- **WHAT YOU WILL DO**
Look through the listing and locate every line containing the word "Neonata"; copy those lines.

- - - - -

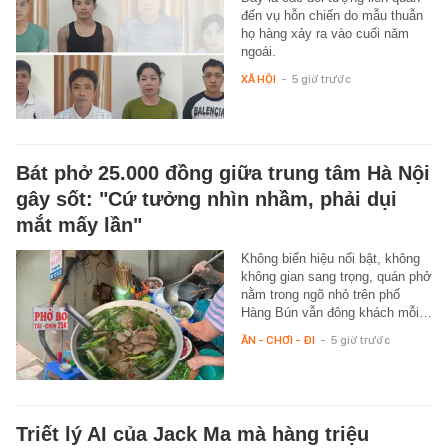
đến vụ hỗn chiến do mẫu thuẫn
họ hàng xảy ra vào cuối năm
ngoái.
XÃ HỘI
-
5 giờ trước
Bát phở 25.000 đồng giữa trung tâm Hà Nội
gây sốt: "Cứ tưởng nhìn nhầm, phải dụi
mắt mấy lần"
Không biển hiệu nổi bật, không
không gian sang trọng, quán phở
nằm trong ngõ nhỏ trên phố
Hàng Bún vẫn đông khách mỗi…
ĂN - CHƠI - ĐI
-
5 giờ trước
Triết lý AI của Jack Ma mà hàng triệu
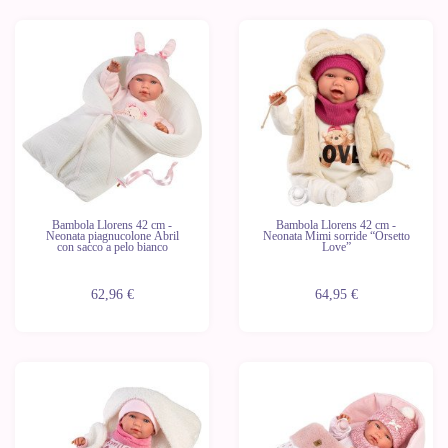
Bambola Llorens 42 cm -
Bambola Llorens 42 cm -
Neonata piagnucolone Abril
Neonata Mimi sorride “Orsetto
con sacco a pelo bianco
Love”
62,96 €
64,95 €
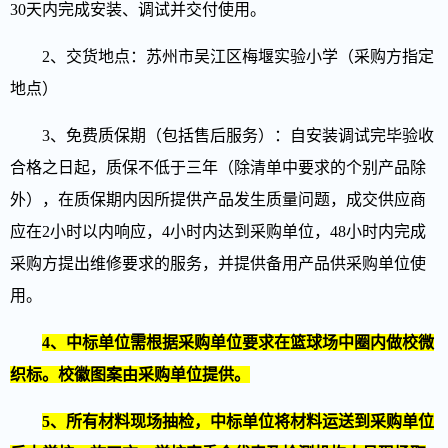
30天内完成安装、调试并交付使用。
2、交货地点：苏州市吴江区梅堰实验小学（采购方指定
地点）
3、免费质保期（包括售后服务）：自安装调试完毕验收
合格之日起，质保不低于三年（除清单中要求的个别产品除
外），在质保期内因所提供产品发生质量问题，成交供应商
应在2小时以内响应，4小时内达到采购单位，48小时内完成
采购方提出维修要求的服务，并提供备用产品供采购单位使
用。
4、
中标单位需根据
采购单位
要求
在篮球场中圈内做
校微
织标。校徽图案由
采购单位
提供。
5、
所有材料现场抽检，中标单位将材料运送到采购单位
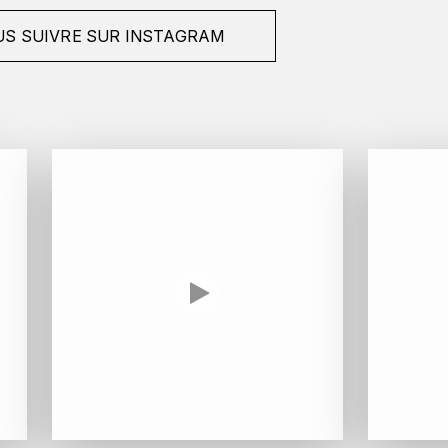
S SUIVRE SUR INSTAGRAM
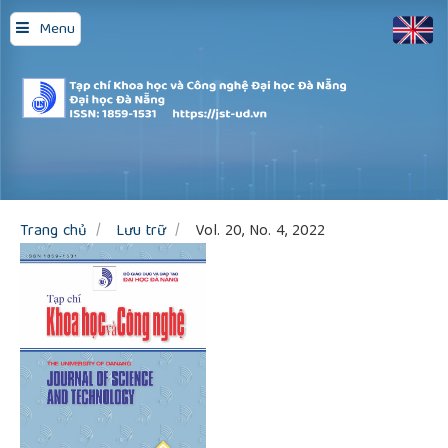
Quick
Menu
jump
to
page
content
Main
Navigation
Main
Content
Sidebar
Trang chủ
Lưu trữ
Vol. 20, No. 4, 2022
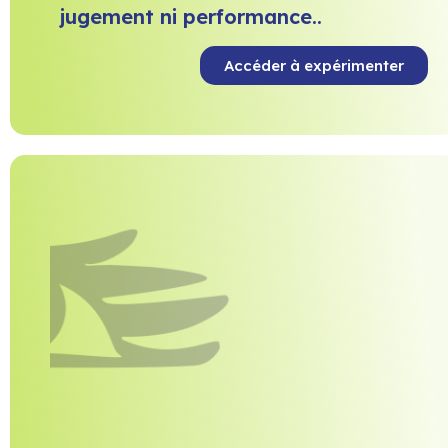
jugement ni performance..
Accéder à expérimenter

- - - - -

- **SOLUTION TO THIS PROBLEM**
Neonata piagnucolone Abril
Neonata Mimi sorride “Orsetto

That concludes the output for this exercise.